Enterprise and business architecture are concerned with the services provided by a business

And with how those services are delivered by processes that refer to and advance the state of the business.

 

This paper focuses on the modelling of business activities rather than business data.

You don’t have to model every business activity that could possibly be documented.

You model what you need to understand, then choose what to communicate to others - simplifying as need be.

 

Imagine however that you were asked to analyse everything a business does in its regular operations.

And you begin by listing all the atomic activities that are regularly performed by the actors in the business.

Where atomic means the shortest activities that you consider worth identifying and naming.

 

It is possible to define other business architecture entities in terms of those activities.

For example, the table below maps the definition of business architecture in TOGAF 9.2 to its business architecture entities.

Then defines each entity in terms of how it groups a selection of business activities.

 

Business architecture in TOGAF 9.2

Entities

Definable in terms of activities thus

“Business operations,

Processes and

Roles

A process sequences activities that lead to a result of value (spanning one or more organisation units).

A role groups the activities that one actor is responsible for performing (in one or more processes).

“factors that motivate the enterprise                                          ,

Goals

A goal is a motivation for one or more activities

“how the enterprise is organizationally structured

Organization units

An organisation unit is accountable for the performance of a selection of activities.

“and what functional capabilities the enterprise has”

Business functions

and Capabilities

A business function groups activities that are cohesive in some way(s) to be discussed below.

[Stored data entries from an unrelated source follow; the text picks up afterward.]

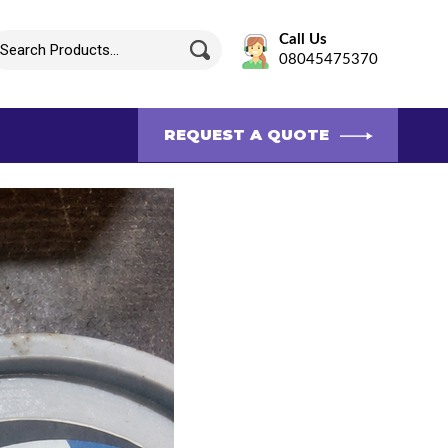
Call Us
08045475370
REQUEST A QUOTE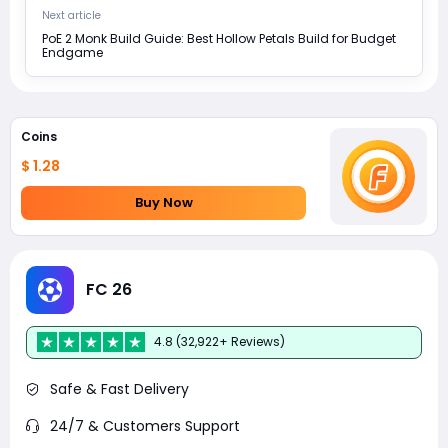
Next article
PoE 2 Monk Build Guide: Best Hollow Petals Build for Budget
Endgame
Coins
$ 1.28
Buy Now
FC 26
4.8 (32,922+ Reviews)
Safe & Fast Delivery
24/7 & Customers Support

A capability is the ability to perform a group of activities that are cohesive in some way(s) to be discussed below.

 

EA and BA regard the enterprise as a system definable in terms of actors (in roles and organisation units) performing activities (in processes) to meet aims (or goals) of the business.

(For other things implied by general system theory, see EA as applied system theory.)

EA in the armed forces

The armed forces are a peculiar kind of business.

A standing army must train and prepare itself to do things it might never actually have to do.

The peace-time organisation must develop the capability to achieve some specific goal(s) yet to be declared.

The mission-time organisation may draw resources from several peacetime organisations to achieve some specific goal(s).

 

This may explain why “capability” and “capability-based planning” are so prominent in prominent in architecture frameworks of the armed forces.

Beware that the same terms are used somewhat differently in other sources and methodologies concerned with regular business operations.

 

On the other hand, the armed forces are like other businesses in many ways.

Every army, navy and air force has some regular business operations.

It needs recruitment, payroll, and other back office/administration/ support functions.

It organises and runs regular training programmes and other routines.

 

So, most of NAF is not peculiar to the armed forces; it is general to systems in every describable enterprise.

E.g. the following architecture elements (in chapter 3 of NAF) are universal.

“In order to describe an NNEC architecture correctly and sufficiently the following architecture elements need to be captured:

·       Actor: who are the parties responsible for executing tasks?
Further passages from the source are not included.